Bank of America posted a $3.2 billion profit last quarter, and Citigroup earned $4.3 billion. The friend you lent $50 last week so he could afford groceries is showing you his new iPhone. Punch him in the face.
Both companies are still pleading poverty, and the New York Times notes that absent one-time gains—in BofA's case, the sale of shares in a Chinese bank, and in Citigroup's a joint venture with Smith Barney—both banks "would have lost billions."
They also would have lost billions if they hadn't taken somewhere northward of a combined $438 billion in taxpayer funds via TARP. The federal government has bailed out these banks with billions in taxpayer dollars while the number of Americans on food stamps skyrockets and we thrash about trying to find a way to pay for universal health care, and the banks are still saying they are in dire straits but are some how able to squeak out record profits but just this once.
So who's getting that money? Well, the federal government is getting some of it, because it owns a good chunk of both banks. Also getting it will be Bryan Weadock, the bond salesman that Bank of America recently hired at $6 million a year. Citigroup recently tried to lure one executive with a $2 million offer, according to the Wall Street Journal.
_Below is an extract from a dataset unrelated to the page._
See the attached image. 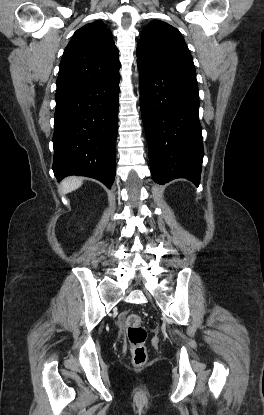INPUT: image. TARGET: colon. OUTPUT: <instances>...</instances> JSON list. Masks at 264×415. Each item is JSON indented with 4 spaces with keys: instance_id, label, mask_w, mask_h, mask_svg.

And come December, both banks will almost certainly pay out billions in bonuses.
As we noted yesterday, this is nothing short of harvesting the money of poor and middle-class Americans so that banking executives can maintain the lifestyles to which they have become accustomed. We should have nationalized the fuckers.
The long-term weaknesses facing both firms are related to their consumer credit divisions—default rates on credit cards are rising because people are too poor to pay their bills, and both banks are heavily exposed. So the guy who's calling you and hassling you to pay your bills works for a company that is profiting handsomely off the money the federal government forcibly removes from your paycheck. When you stop paying those bills because you can't afford them, and your credit is destroyed, burdening you with limited access to credit and higher interest rates for the next seven years, that company, which is paying some bond salesman $6 million a year, will use that failure as an excuse to ask the federal government for more money from your paycheck, if your lucky enough to get one. Even if you can afford to pay your credit card bill, Citigroup and Bank of American are both aggressively raising interest rates and cutting back on credit limits, tightening your budget. Why? Because they're not making enough fucking money.
The fact that our taxes will be going up to pay for all this crap makes us kind of want to agree with the New York Post, which is an awful, awful feeling.